From ad7684f2ed91adbd711db5cdbe1a3edb46abe1db Mon Sep 17 00:00:00 2001
From: =?UTF-8?q?Michal=20=C4=8Ciha=C5=99?= <michal@cihar.com>
Date: Tue, 1 Apr 2025 10:06:20 +0200
Subject: [PATCH] feat(ci): run mypy over scripts

---
 .github/workflows/mypy.yml        |  2 +-
 scripts/add-iso.py                | 11 +++++++++--
 scripts/export-cldr-case.py       | 11 ++++++++---
 scripts/export-cldr-population.py |  2 +-
 scripts/export-cldr.py            | 21 +++++++++++++++++----
 scripts/export-plural-tags.py     |  8 ++++----
 scripts/generate-language-data.py |  2 +-
 7 files changed, 41 insertions(+), 16 deletions(-)

diff --git a/.github/workflows/mypy.yml b/.github/workflows/mypy.yml
index def091f98..35597117b 100644
--- a/.github/workflows/mypy.yml
+++ b/.github/workflows/mypy.yml
@@ -38,5 +38,5 @@ jobs:
     - name: Run mypy
       run: |
         echo "::add-matcher::.github/matchers/mypy.json"
-        mypy --show-column-numbers weblate_language_data
+        mypy --show-column-numbers weblate_language_data scripts/*.py
         echo "::remove-matcher owner=mypy::"
diff --git a/scripts/add-iso.py b/scripts/add-iso.py
index 700114278..186795a2b 100755
--- a/scripts/add-iso.py
+++ b/scripts/add-iso.py
@@ -39,6 +39,8 @@ def convert_name(name: str) -> str:
                     item.get("inverted_name", item["name"])
                 )
 
+lines: list[list[str]]
+
 with open("languages.csv", newline="") as handle:
     reader = csv.reader(handle, delimiter=",")
     header = next(reader)
@@ -70,7 +72,7 @@ def convert_name(name: str) -> str:
         [
             code,
             names[code].split(";")[-1].strip(),
-            plurals,
+            str(plurals),
             formula,
         ],
     )
@@ -78,4 +80,9 @@ def convert_name(name: str) -> str:
 with open("languages.csv", "w", newline="") as handle:
     writer = csv.writer(handle, delimiter=",", lineterminator="\n")

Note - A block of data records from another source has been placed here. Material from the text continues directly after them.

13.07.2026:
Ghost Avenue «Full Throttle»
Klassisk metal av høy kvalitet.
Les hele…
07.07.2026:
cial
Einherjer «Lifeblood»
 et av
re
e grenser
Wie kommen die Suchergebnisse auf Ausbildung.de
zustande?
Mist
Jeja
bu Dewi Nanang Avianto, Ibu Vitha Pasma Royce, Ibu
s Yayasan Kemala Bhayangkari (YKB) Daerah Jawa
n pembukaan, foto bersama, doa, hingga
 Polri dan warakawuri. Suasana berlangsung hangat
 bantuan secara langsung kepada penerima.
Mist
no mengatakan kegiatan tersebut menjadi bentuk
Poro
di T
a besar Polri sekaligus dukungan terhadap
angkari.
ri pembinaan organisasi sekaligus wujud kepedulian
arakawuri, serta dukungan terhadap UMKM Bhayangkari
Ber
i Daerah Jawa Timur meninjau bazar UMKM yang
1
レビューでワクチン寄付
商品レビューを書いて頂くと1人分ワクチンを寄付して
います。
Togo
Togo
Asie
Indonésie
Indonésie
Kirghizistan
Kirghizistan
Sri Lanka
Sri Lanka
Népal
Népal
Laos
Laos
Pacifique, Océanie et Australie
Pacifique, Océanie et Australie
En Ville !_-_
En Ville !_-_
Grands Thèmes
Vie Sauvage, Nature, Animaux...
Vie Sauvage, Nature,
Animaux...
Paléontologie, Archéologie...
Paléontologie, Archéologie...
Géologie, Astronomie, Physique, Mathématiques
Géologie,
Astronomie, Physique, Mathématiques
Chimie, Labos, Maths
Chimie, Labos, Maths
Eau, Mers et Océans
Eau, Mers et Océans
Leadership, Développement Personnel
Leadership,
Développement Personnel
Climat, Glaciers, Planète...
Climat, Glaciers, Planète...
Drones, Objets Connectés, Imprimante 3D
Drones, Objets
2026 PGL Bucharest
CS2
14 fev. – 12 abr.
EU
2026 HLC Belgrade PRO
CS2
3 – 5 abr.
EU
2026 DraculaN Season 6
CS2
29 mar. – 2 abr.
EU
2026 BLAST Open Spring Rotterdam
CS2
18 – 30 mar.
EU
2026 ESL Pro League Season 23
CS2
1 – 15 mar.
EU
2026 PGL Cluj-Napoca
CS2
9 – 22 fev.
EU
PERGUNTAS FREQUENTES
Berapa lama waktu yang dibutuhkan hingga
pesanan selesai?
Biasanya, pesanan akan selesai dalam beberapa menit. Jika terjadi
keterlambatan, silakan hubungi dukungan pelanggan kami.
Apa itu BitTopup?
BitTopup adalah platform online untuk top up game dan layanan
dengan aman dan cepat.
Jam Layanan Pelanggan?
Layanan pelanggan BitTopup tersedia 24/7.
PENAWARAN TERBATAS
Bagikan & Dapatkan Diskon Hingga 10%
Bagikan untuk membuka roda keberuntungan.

     writer.writerow(header)
-    writer.writerows(sorted(lines, key=itemgetter(0)))
+    writer.writerows(
+        sorted(
+            lines,
+            key=itemgetter(0),  # type: ignore[arg-type]
+        )
+    )
diff --git a/scripts/export-cldr-case.py b/scripts/export-cldr-case.py
index 5bae2d9c3..d81ea1255 100755
--- a/scripts/export-cldr-case.py
+++ b/scripts/export-cldr-case.py
@@ -4,6 +4,8 @@
 #
 # SPDX-License-Identifier: MIT
 
+from __future__ import annotations
+
 import csv
 import json
 
@@ -11,8 +13,7 @@
 with open("languages.csv") as csvfile:
     reader = csv.reader(csvfile, delimiter=",")
     next(reader)
-    LANGUAGES = list(reader)
-    LANGUAGE_CODES = {lang[0] for lang in LANGUAGES}
+    LANGUAGE_CODES = {lang[0] for lang in reader}
 
 # Read
 with open("case-insensitive.csv") as csvfile:
@@ -27,8 +28,12 @@
 with open(
     "modules/cldr-json/cldr-json/cldr-core/supplemental/languageData.json",
 ) as handle:
-    LANGUAGES = json.load(handle)["supplemental"]["languageData"]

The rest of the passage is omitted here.